The country is lousy with people who are essentially corporate flunkeys who think they are John and Jane Galts. They haven't invented anything. They haven't built any industries or businesses. They don't own anything. From junior vice-presidents on up to CEOs,they are all employees. And they make their money mainly by skimming. But they make a lot of it. They are wealthy. They have "created" wealth, for themselves, at least.
And they've convinced themselves that simply by acquiring all this loot and then spending it willy-nilly on whatever toys, gadgets, gizmos, luxuries, or whims they choose they are creating wealth for the whole nation.
He then explains their cognitive dysfunction (boldface mine):
I wouldn't mind that they think they are creating wealth by working for the real John and Jane Galts (the very few of those who actually exist) if they understood that everybody else who worked with them for the Galts, including the secretaries, janitors, loading dock workers, truck drivers, and repairmen were creating the wealth too. But they don't understand it or they pretend not to or they understand it fine, they just hate the idea....They don't see that their McMansion, their suburb, their jobs that earn them the wealth they think they've created wouldn't exist without good roads, safe bridges, airports---every frequent flyer coupon these business class travelers rack up should be stamped "Your tax dollars at work."---competent police and fire departments, reliable trash collection, and good public schools turning out not just a well-educated work force but a well-educated citizenry everywhere! Not just in their neighborhoods but all across the country.

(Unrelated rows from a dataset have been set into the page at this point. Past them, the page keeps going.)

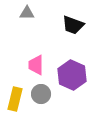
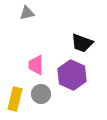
gray triangle: rotated 14 degrees counterclockwise
black trapezoid: moved 9 px right, 18 px down
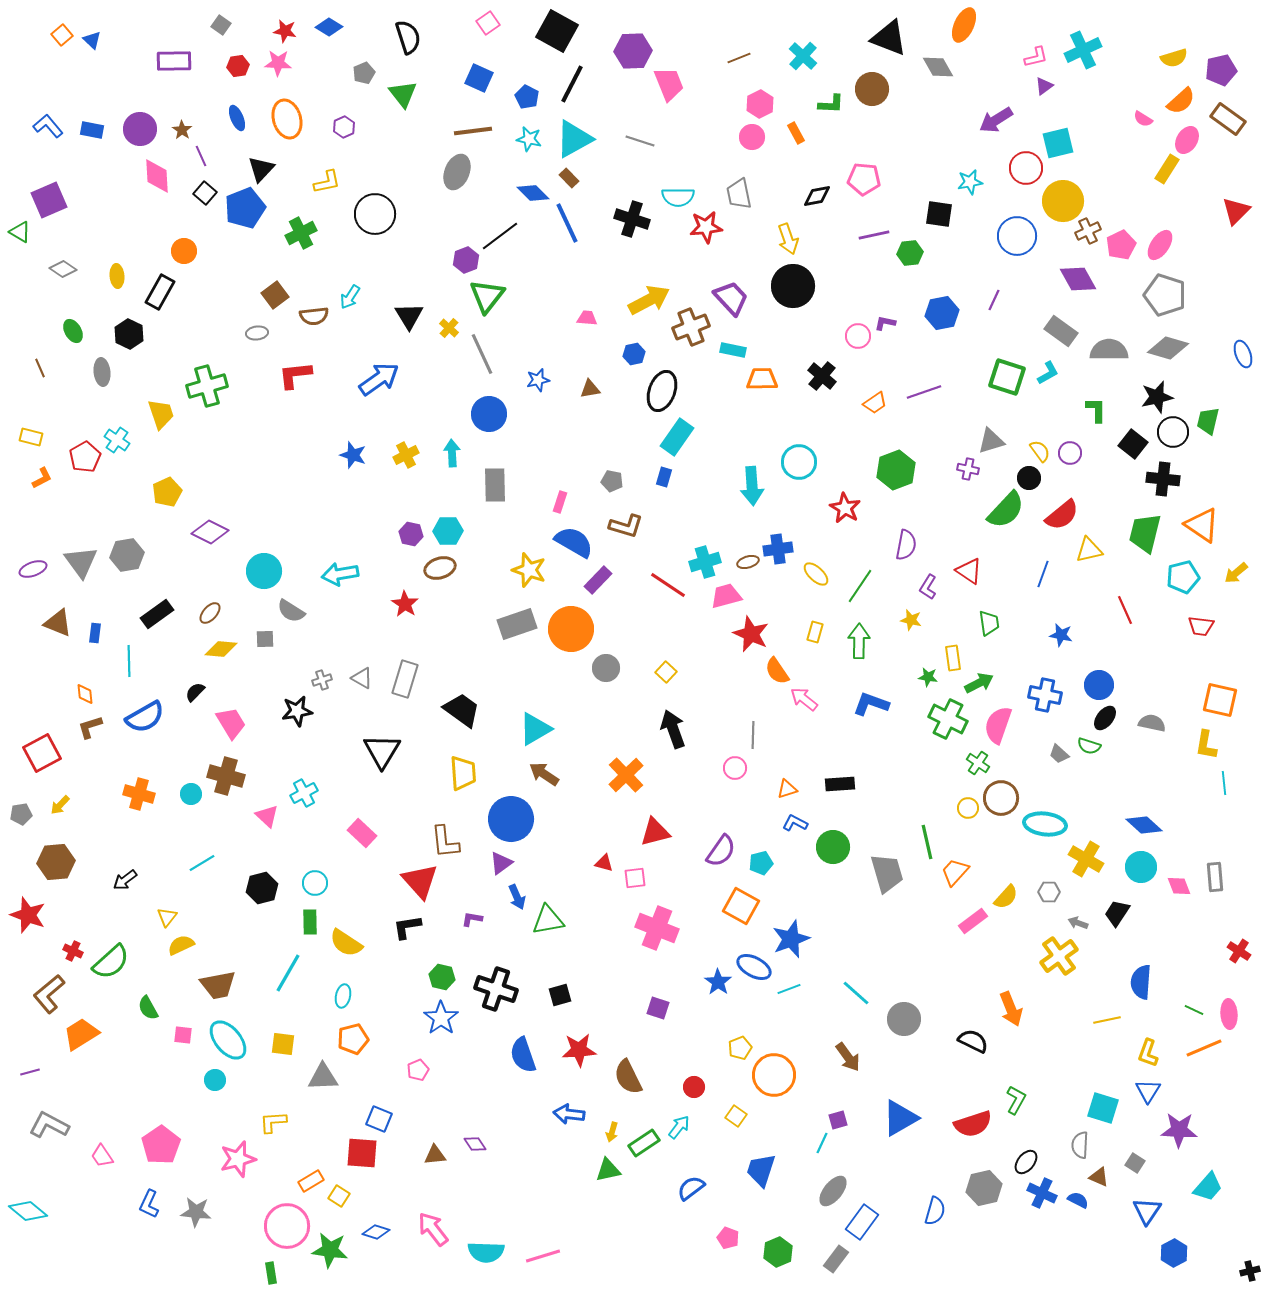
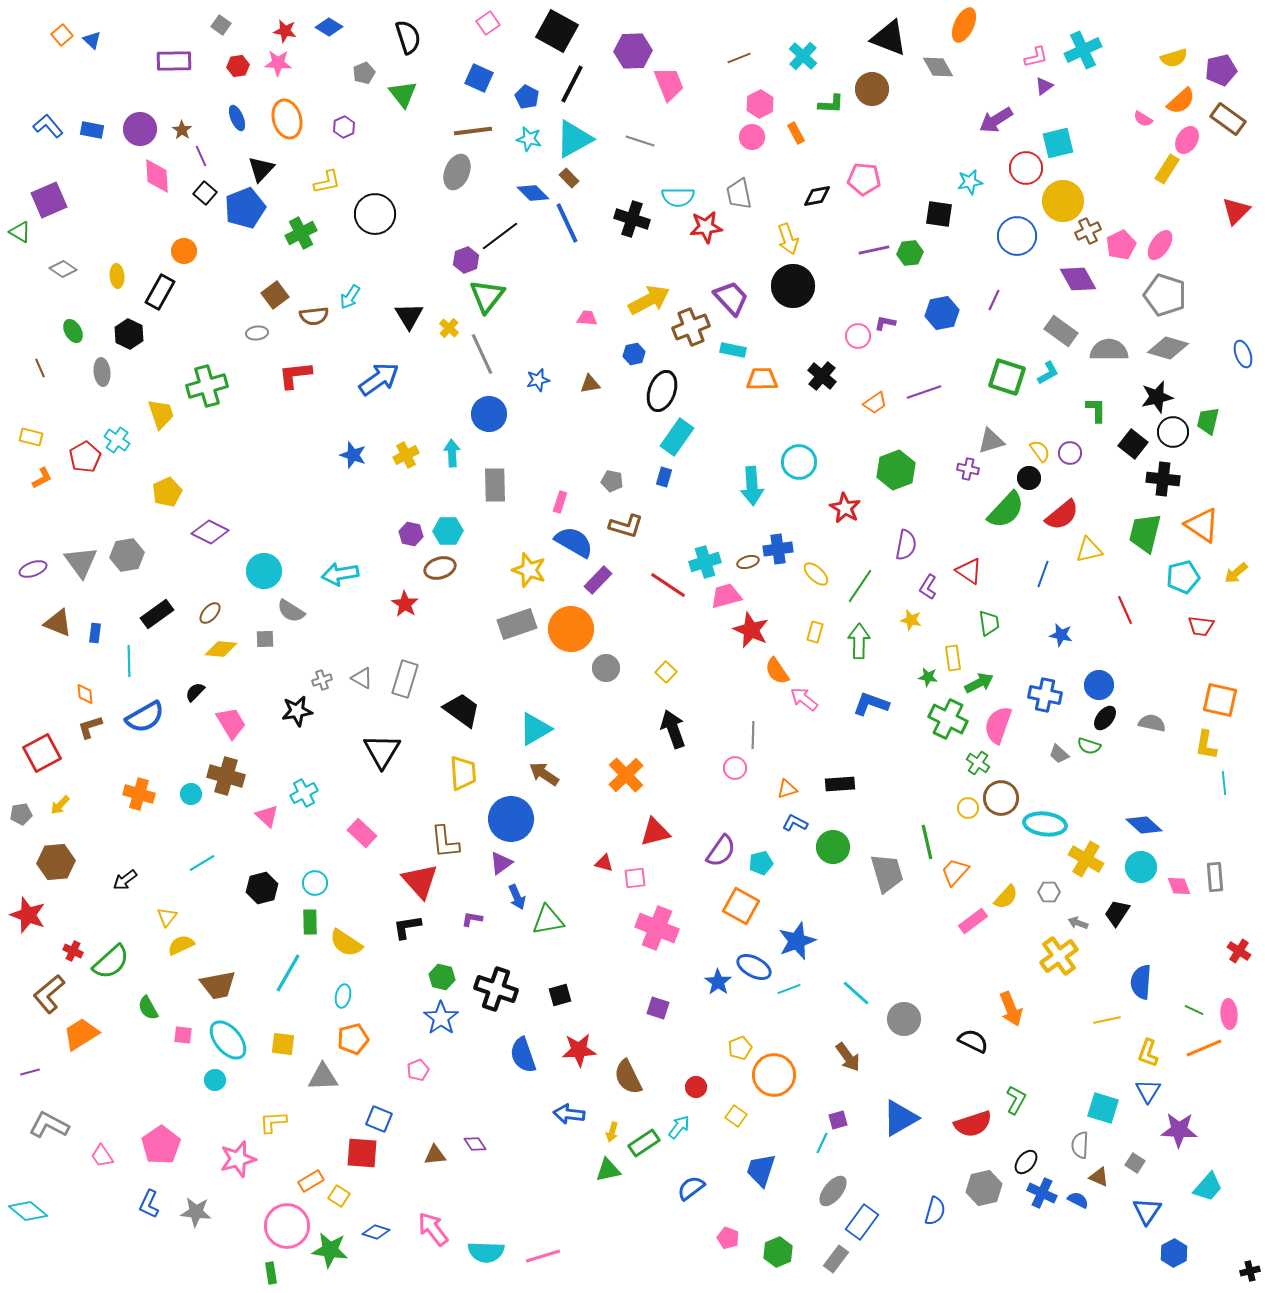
purple line at (874, 235): moved 15 px down
brown triangle at (590, 389): moved 5 px up
red star at (751, 634): moved 4 px up
blue star at (791, 939): moved 6 px right, 2 px down
red circle at (694, 1087): moved 2 px right
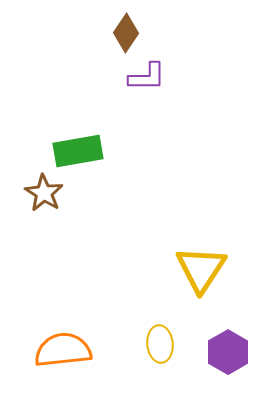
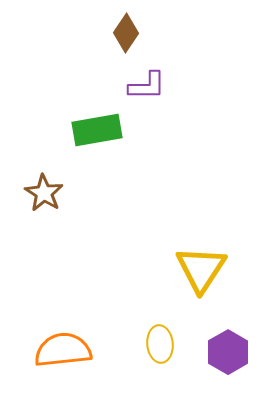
purple L-shape: moved 9 px down
green rectangle: moved 19 px right, 21 px up
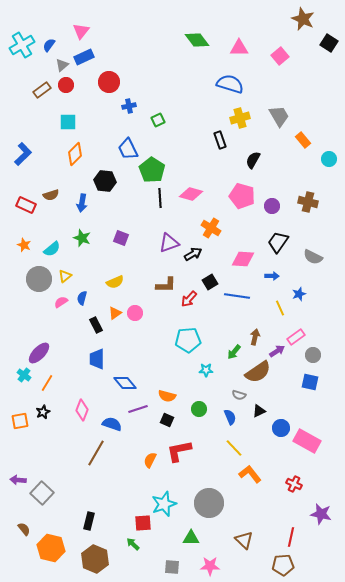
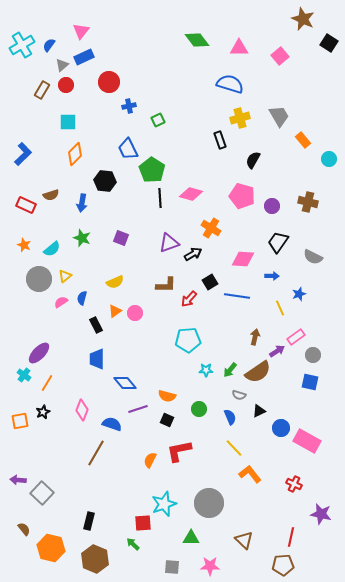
brown rectangle at (42, 90): rotated 24 degrees counterclockwise
orange triangle at (115, 313): moved 2 px up
green arrow at (234, 352): moved 4 px left, 18 px down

I think there's a fair dollop of cognitive dissonance going on here. Most people aren't sociopaths, yet quite a few of the retainers work in ethically challenged positions (in most cases, mind you, not illegal). One way to rationalize this is to turn really nasty and blame those who haven't made the same lucrative choices you have. Ludicrously, these choices will be referred to by the retainers as 'sacrifices.'
I know plenty of people who fit, in terms of their jobs, into what Mannion calls the flunkey class. Yet they're not mean and nasty because they've been able to come to terms with the choices they've made. For them, taxation is simply about the money. But for the Galtian retainers, this is a matter of self-worth and identity, not the money. It's much more personal, and that's why they're so passionate (if misguided).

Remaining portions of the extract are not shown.